Type out the lines below exactly, from the first through the line holding "パーアリーナ」は多彩なイベントを楽しむ人たちで連日", and include no pictures.

(ENTRIES SHOWN)

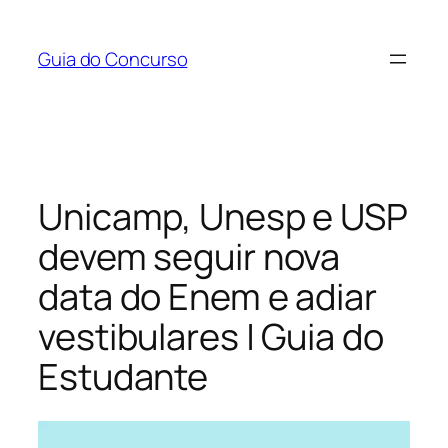
Pular
para
Guia do Concurso
o
conteúdo
Unicamp, Unesp e USP
devem seguir nova
data do Enem e adiar
vestibulares | Guia do
Estudante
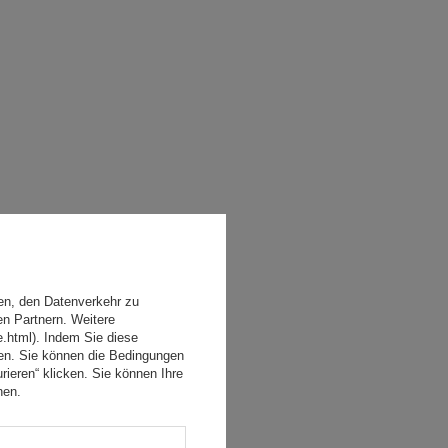
en, den Datenverkehr zu
en Partnern. Weitere
e.html). Indem Sie diese
den. Sie können die Bedingungen
rieren“ klicken. Sie können Ihre
hen.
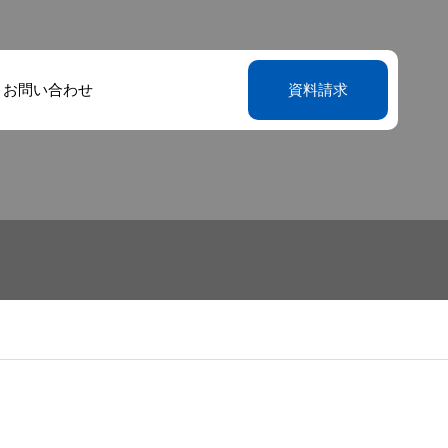
お問い合わせ
資料請求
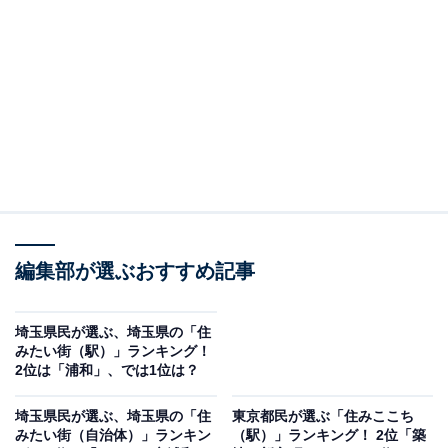
＞10位までの全ランキング結果を見る
2位：さいたま市中央区
6年連続で2位にランクインしたのは、さいたま市中央
区。区内にあるJR埼京線の北与野駅は埼玉県最大のター
ミナル駅である大宮駅と隣接しています。コンサートや
スポーツイベントが開催される大型施設「さいたまスー
パーアリーナ」は多彩なイベントを楽しむ人たちで連日
にぎわい、遊び場やバラ園のある与野公園など大きな公
編集部が選ぶおすすめ記事
園や整備された公共施設、大型商業施設などが集まって
います。
埼玉県民が選ぶ、埼玉県の「住
みたい街（駅）」ランキング！
2位は「浦和」、では1位は？
回答者からは、「JRの2駅が最寄りとして行先により使
い分けできる。車で出かける時は首都高のインターも近
埼玉県民が選ぶ、埼玉県の「住
東京都民が選ぶ「住みここち
みたい街（自治体）」ランキン
（駅）」ランキング！ 2位「築
く周辺道路も渋滞は少ない。自転車では荒川サイクリン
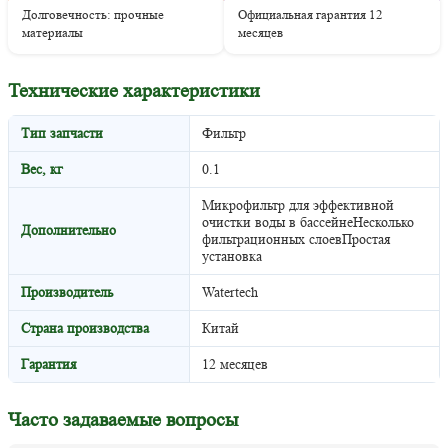
Долговечность: прочные
Официальная гарантия 12
материалы
месяцев
Технические характеристики
Тип запчасти
Фильтр
Вес, кг
0.1
Микрофильтр для эффективной
очистки воды в бассейнеНесколько
Дополнительно
фильтрационных слоевПростая
установка
Производитель
Watertech
Страна производства
Китай
Гарантия
12 месяцев
Часто задаваемые вопросы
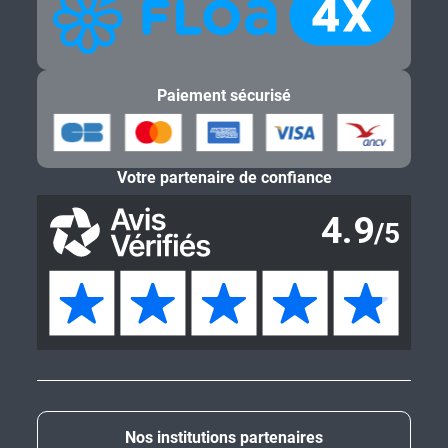
Paiement sécurisé
Votre partenaire de confiance
Nos institutions partenaires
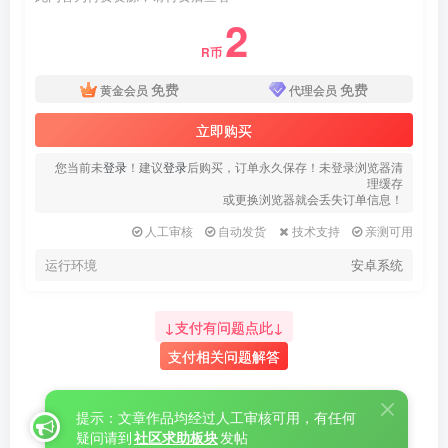
2
R币
免费
免费
黄金会员
代理会员
立即购买
您当前未
登录
！建议
登录
后购买，订单永久保存！未登录浏览器清
理缓存
或更换浏览器就会丢失订单信息！
人工审核
自动发货
技术支持
亲测可用
运行环境
安卓系统
↓支付有问题点此↓
支付相关问题解答
提示：文章作品均经过人工审核可用，有任何
疑问请到
社区求助板块
发帖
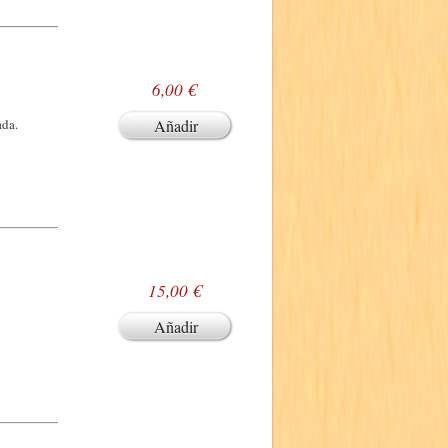
6,00 €
ada.
Añadir
15,00 €
Añadir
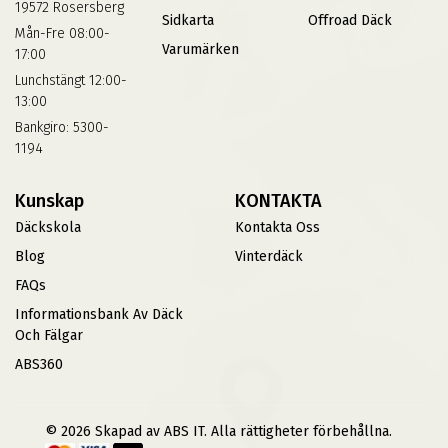
19572 Rosersberg
Sidkarta
Offroad Däck
Mån-Fre 08:00-
Varumärken
17:00
Lunchstängt 12:00-
13:00
Bankgiro: 5300-
1194
Kunskap
KONTAKTA
Däckskola
Kontakta Oss
Blog
Vinterdäck
FAQs
Informationsbank Av Däck
Och Fälgar
ABS360
© 2026 Skapad av ABS IT. Alla rättigheter förbehållna.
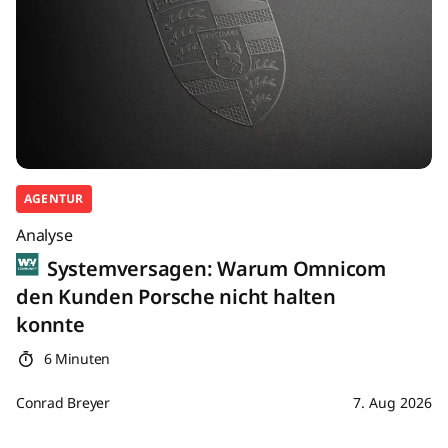
AGENTUR
Analyse
Systemversagen: Warum Omnicom
den Kunden Porsche nicht halten
konnte
6 Minuten
Conrad Breyer
7. Aug 2026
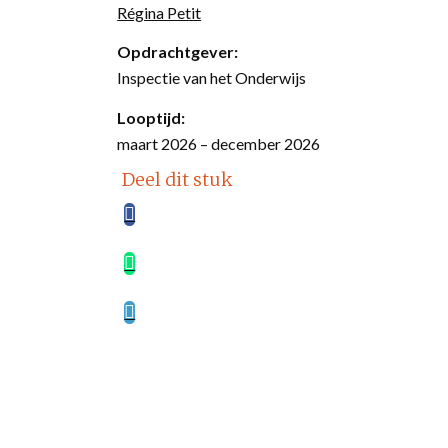
Régina Petit
Opdrachtgever:
Inspectie van het Onderwijs
Looptijd:
maart
2026 – december 2026
Deel dit stuk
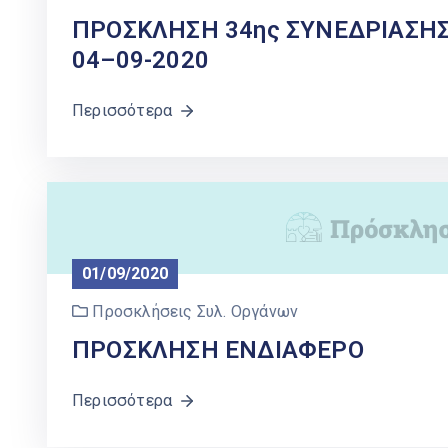
ΠΡΟΣΚΛΗΣΗ 34ης ΣΥΝΕΔΡΙΑΣΗΣ Τ
04–09-2020
Περισσότερα
01/09/2020
Προσκλήσεις Συλ. Οργάνων
ΠΡΟΣΚΛΗΣΗ ΕΝΔΙΑΦΕΡΟ
Περισσότερα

(End ENTRIES SHOWN)

EXERCISE RESULT.
Pular
para
Guia do Concurso
o
conteúdo
Unicamp, Unesp e USP
devem seguir nova
data do Enem e adiar
vestibulares | Guia do
Estudante
en, den Datenverkehr zu
en Partnern. Weitere
e.html). Indem Sie diese
den. Sie können die Bedingungen
rieren“ klicken. Sie können Ihre
hen.
お問い合わせ
資料請求
＞10位までの全ランキング結果を見る
2位：さいたま市中央区
6年連続で2位にランクインしたのは、さいたま市中央
区。区内にあるJR埼京線の北与野駅は埼玉県最大のター
ミナル駅である大宮駅と隣接しています。コンサートや
スポーツイベントが開催される大型施設「さいたまスー
パーアリーナ」は多彩なイベントを楽しむ人たちで連日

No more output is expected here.